The optimization problem: I need to make a linear combination of var1 and var2, which are two time series, scaling them by parameters Btd and Bta. I need that the mean of the linear combination approximates to a target value Target, a scalar. So I simply minimize the absolute difference between np.mean(Btd*var1 + Bta*var2) and Target. The constraints are that the scaling coefficients must be >0 and that the ratio of means np.mean(Btd*var1)/np.mean(Bta*var2) should approximate to the function gi/(1-gi), where gi is a scalar in the interval [0,1].
Reproducible code:
import numpy as np
import scipy.optimize as opt
# The data that exactly reproduce the error:
time = np.arange(1979,2011)
var2=np.array([ 88.95705521, 74.5398773 , 72.08588957, 65.64417178,
50. , 72.39263804, 77.3006135 , 72.08588957,
64.41717791, 96.62576687, 69.93865031, 84.96932515,
86.50306748, 82.20858896, 80.98159509, 73.00613497,
66.25766871, 67.48466258, 79.75460123, 65.64417178,
70.24539877, 84.66257669, 76.3803681 , 83.74233129,
83.74233129, 78.2208589 , 88.03680982, 87.73006135,
100. , 71.16564417, 73.6196319 , 85.58282209])

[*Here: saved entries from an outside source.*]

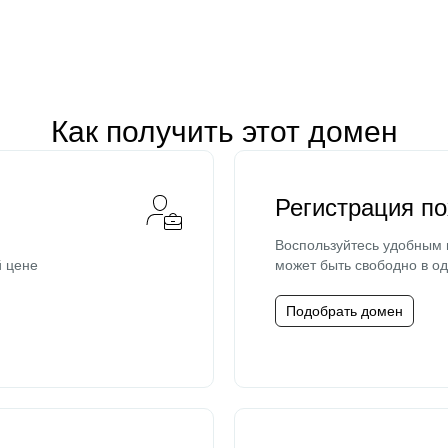
Как получить этот домен
Регистрация п
Воспользуйтесь удобным
й цене
может быть свободно в од
Подобрать домен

var1=np.array([300. , 420.89552239, 333.58208955, 355.97014925,
376.11940299, 510.44776119, 420.89552239, 434.32835821,
333.58208955, 394.02985075, 523.88059701, 411.94029851,
353.73134328, 434.32835821, 355.97014925, 398.50746269,
476.86567164, 371.64179104, 445.52238806, 544.02985075,
416.41791045, 427.6119403 , 541.79104478, 579.85074627,
429.85074627, 414.17910448, 420.89552239, 528.35820896,
577.6119403 , 490.29850746, 600. , 454.47761194])
X=np.transpose([var1, var2])
# Global parameters
Target = 3.0
gi = 0.7
# This model is a simple linear combination of the two time series.
def MyModel(modelparams, X, gi):
Bta, Btd = modelparams
Eta = Bta*X[:,0]
Etd = Btd*X[:,1]
Etot = Eta + Etd
return Etot, Eta, Etd
# Objective function
def Obj(modelparams):
Bta, Bdt = modelparams
Etot, Eta, Etd = MyModel([Bta, Bdt], X, gi)
return abs(np.mean(Etot)-Target)
# Ratio constraint
def Ratio(modelparams):
import numpy as np
Bta, Btd = modelparams
Etot, Eta, Etd = MyModel([Bta, Btd], X, gi)
A = np.mean(Etd)/np.mean(Eta)
B = gi/(1-gi)
# The epsilon comes in to loosen a bit only this constraint
epsilon = 0.1
return -abs(abs(A-B)-epsilon)
# This is my solution to make the parameters different from zero.
# The ineq-type constraint makes them >=0.
def TDPos(modelparams):
Bta, Btd = modelparams
return Btd - 10**(-5)
def TAPos(modelparams):
Bta, Btd = modelparams
return Bta - 10**(-5)
constraints=[{'type': 'ineq', 'fun': Ratio},
{'type': 'ineq', 'fun': TDPos},
{'type': 'ineq', 'fun': TAPos}]
# Bounds or Model Parameters
bounds=((0, None), (0, None))
# Minimize
modelparams0=[Target/np.nanmean(var1), Target/np.nanmean(var2)]
result = opt.minimize(Obj, modelparams0,
tol=0.1,
method='SLSQP',
options={'maxiter': 40000 }, #,'ftol': 0.1},
bounds=bounds,
constraints=constraints)
print(result)
Prints out:
fun: 3.0
jac: array([439.92537314, 77.31019938])
message: 'Optimization terminated successfully.'
nfev: 20
nit: 4
njev: 4
status: 0
success: True
x: array([0., 0.])
My problem: fun: 3.0 > tol: 0.1 which is not desired.
TL;DR: scipy.optimize.minimize ignores the stop argument tol. Why?
EDIT: Moreover, the optimal solution [0, 0] ignores two of the ineq constraints, designed to make this couple of parameters > 10**(-5). Is this part of the same problem?